Modems are not a requirement, at all. They just happen to be the common case in many parts of the world because they allow usage of existing (quite often old) telephony or cable television infrastructure to provide internet access.
In many of the more developed parts of the world though (except the US, because we're still essentially a third-world country when it comes to internet access outside of very large cities), it is far more common to have 'Ethernet in the first/last mile' (that is, the final link from the ISP to the client demarcation point (usually a gateway or NAT router) is Ethernet of some sort, with 'first/last mile' referring to that link specifically). In most places, this translates to a fiber-optic link to the ISP, but in dense residential buildings such as apartments, it's much more common for it to be Cat5e (or if you're lucky Cat6) UTP cabling (that is, 'regular' Ethernet cabling).

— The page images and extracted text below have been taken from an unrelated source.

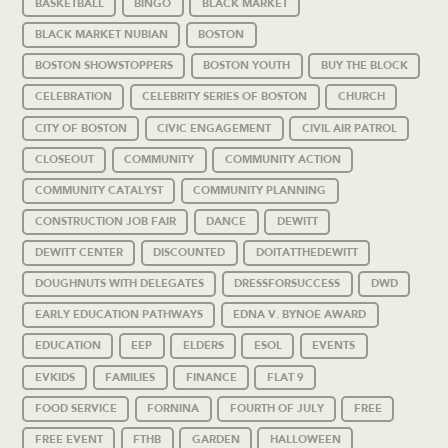
BASKETBALL
BINGO
BLACK MARKET
BLACK MARKET NUBIAN
BOSTON
BOSTON SHOWSTOPPERS
BOSTON YOUTH
BUY THE BLOCK
CELEBRATION
CELEBRITY SERIES OF BOSTON
CHURCH
CITY OF BOSTON
CIVIC ENGAGEMENT
CIVIL AIR PATROL
CLOSEOUT
COMMUNITY
COMMUNITY ACTION
COMMUNITY CATALYST
COMMUNITY PLANNING
CONSTRUCTION JOB FAIR
DANCE
DEWITT
DEWITT CENTER
DISCOUNTED
DOITATTHEDEWITT
DOUGHNUTS WITH DELEGATES
DRESSFORSUCCESS
DWD
EARLY EDUCATION PATHWAYS
EDNA V. BYNOE AWARD
EDUCATION
EEP
ELDERS
ESOL
EVENTS
EVKIDS
FAMILIES
FINANCE
FLAT 9
FOOD SERVICE
FORNINA
FOURTH OF JULY
FREE
FREE EVENT
FTHB
GARDEN
HALLOWEEN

In such setups, there's no need for a modem at all, because you're not tunneling Ethernet or IP over a different type of physical link (such as X.25, ISDN, or DOCSIS). You will usually need a router though (and should have one even if you don't need it because it provides an extra layer of security).
In your particular case, either your apartment is set up like this (that is, you have a centralized link to the ISP which is then distributed through a switch to each of the apartments), or you have a single centralized modem which is handled in the same way.
As an aside, there really may be no modem here at all. While the internet, in it's infancy, did originally rely a lot on connections over analogue communications channels like phone lines, that hasn't been the case for the core of the internet for multiple decades. Modems have only hung on because ISPs are cheap bastards who don't want to invest in newer infrastructure until there's no other option (this is also why we're still stuck using IPv4 more than 20 years after IPv6 was developed). Outside of that first/last mile, you won't find modems involved in internet access in most parts of the world unless you're quite literally in the middle of nowhere. The modern internet runs on fiber Ethernet links between major data centers, and has nothing to do with analogue communications infrastructure.
The real irony here is that a lot of the traditionally analogue telecommunications industries are migrating to running on the modern fiber network infrastructure the core of the internet runs over. A lot of bigger phone companies are already using VoIP on their internal networks instead of historical analogue network protocols like X.25 and ISDN, and even many cable and satellite television services are moving the same direction.
So the modem must be somewhere on the ISP reseller side
-- There may not be a modem at all. A modem is used when the digital signal is being sent via a sinusoidal carrier. If the signal is being sent digitally, there won't be a modem. This would be done by using long distance fiber to an ISP where they would be connected via other long distance fiber.